Introduction to R

Published

August 16, 2022

Installation

R

Below is a basic installation guide. Depending on your operating system, you may need to install other R packages1 to have R running smoothly.

  1. Go to the R Website and and go to the “Getting Started” section. This is usually the first thing you will see on the website.

  2. Click on the ‘download R’ link in this section. It will take you to a page called ‘CRAN Mirrors’.

  3. Select the first mirror: https://cloud.r-project.org/

  4. Go to the ‘Download and Install R’ and choose your operating system.

    1. If on Mac, download and install, choose from the ‘Latest release’2.
    2. If on Windows, click on ‘install R for the first time’ link and click on the ‘Download R X.X.X for Windows’ link to install.
    3. If on Linux, it is more complicated and you will need to be comfortable using a terminal. Watch tutorials on how to install on Linux.

RStudio

R is a language that tells a computer what to do. It is not exactly an application that you can click on and start conducting statistical analysis. For example, I can write up an R script in a text application, and then run it in a terminal to get the results. Therefore, R can be used in multiple ways on your computer.

When you install R, there is an R GUI (Graphical User Interface) where you can write up R Code and analyze data. The R GUI is perfectly capable of doing everything you need to do. You don’t have to run anything in a terminal. However, it is limited in the features it provides and looks archaic. RStudio is an IDE (integrated development environment) that enhances your R experience. It provides a console (terminal), a script editor (how to write your R Code), environment window (tells you what you have created), and so much more. While you can do everything on the R GUI, I highly recommend installing RStudio! To install RStudio, go to its website www.rstudio.com

Installation

Installing RStudio is much simpler than installing R. However, you must install R before you can install RStudio. Here are some of the basic steps to install RStudio.
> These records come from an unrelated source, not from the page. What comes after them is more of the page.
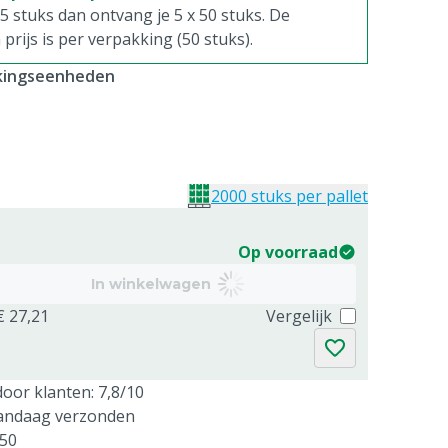
. 5 stuks dan ontvang je 5 x 50 stuks. De
rijs is per verpakking (50 stuks).
kkingseenheden
2000 stuks per pallet
Op voorraad
In winkelwagen
€ 27,21
Vergelijk
oor klanten: 7,8/10
vandaag verzonden
250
  1. Go to the website: https://www.rstudio.com/products/rstudio/download/#download

  2. Scroll down to ‘All Installers’.

  3. Click on your operating system, download and install.

R Basics

Introduction

While most of your statistical analysis will be done with R functions, it is important to at least have an idea of what is going on. Additionally, we will cover other topics that you may or may not need to know. The topics we will cover are:

  1. Basic calculations in R

  2. Types of Data

  3. R Objects

Basic Calculations

This section focuses the basic calculation that you can do in R. Essentially, we look at how R can be used as a calculator. This is done by using different operators in R. An operator is a symbol that tells R to do something. Some common operators are +,-, and * which corresponds to addition, subtraction, and division.

Calculator

Addition

To add numbers in R, all you need to use the + operator. For example 2+2=4. When you type it in R you have:

2+2
[1] 4

When you ask R to perform a task, it prints out the result of the task. As we can see above, R prints out the number 4.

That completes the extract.